« Dans ma famille, on a tous eu un cancer, alors de toute façon, ça me tombera dessus. »
Cette phrase, je l’entends régulièrement en consultation. Elle traduit une idée très répandue : le cancer serait une fatalité. Pourtant, ce n’est pas ce que nous disent les données scientifiques.
En France, on estime qu’environ 40 % des cancers pourraient être évités en agissant sur nos habitudes de vie : alimentation, activité physique, consommation de tabac et d’alcool, exposition au soleil… Et en ajoutant le dépistage organisé, on peut encore réduire le risque de formes graves.

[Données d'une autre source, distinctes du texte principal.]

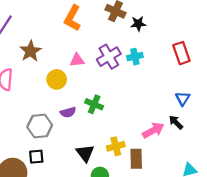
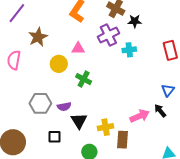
purple cross: (109, 57) -> (108, 35), moved
green cross: (94, 104) -> (84, 79), moved
purple semicircle: (68, 112) -> (64, 106), moved
black triangle: (85, 153) -> (79, 121), moved
black square: (36, 157) -> (55, 137), moved

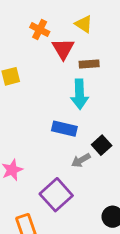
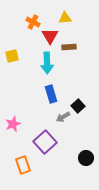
yellow triangle: (84, 24) -> (65, 18), turned -40
cyan arrow: (80, 94) -> (47, 63), moved
blue rectangle: (64, 129) -> (51, 94), turned 60

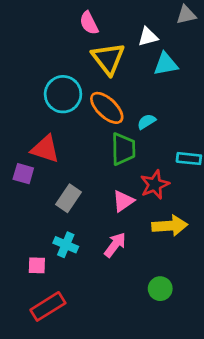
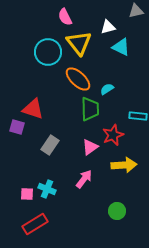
cyan triangle: (166, 64) -> (121, 47), turned 36
cyan circle: (63, 94) -> (48, 52), moved
cyan cross: (66, 245) -> (47, 189), moved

Dans cet article, on va se concentrer sur trois leviers que vous pouvez réellement actionner, dès cette semaine :
- ce que vous mettez dans votre assiette,
- ce que vous faites (ou pas) bouger votre corps,
- et la façon dont vous utilisez les programmes de dépistage.
Objectif : vous donner un plan simple et hiérarchisé pour réduire concrètement votre risque de cancer, sans régime farfelu ni marathon obligatoire.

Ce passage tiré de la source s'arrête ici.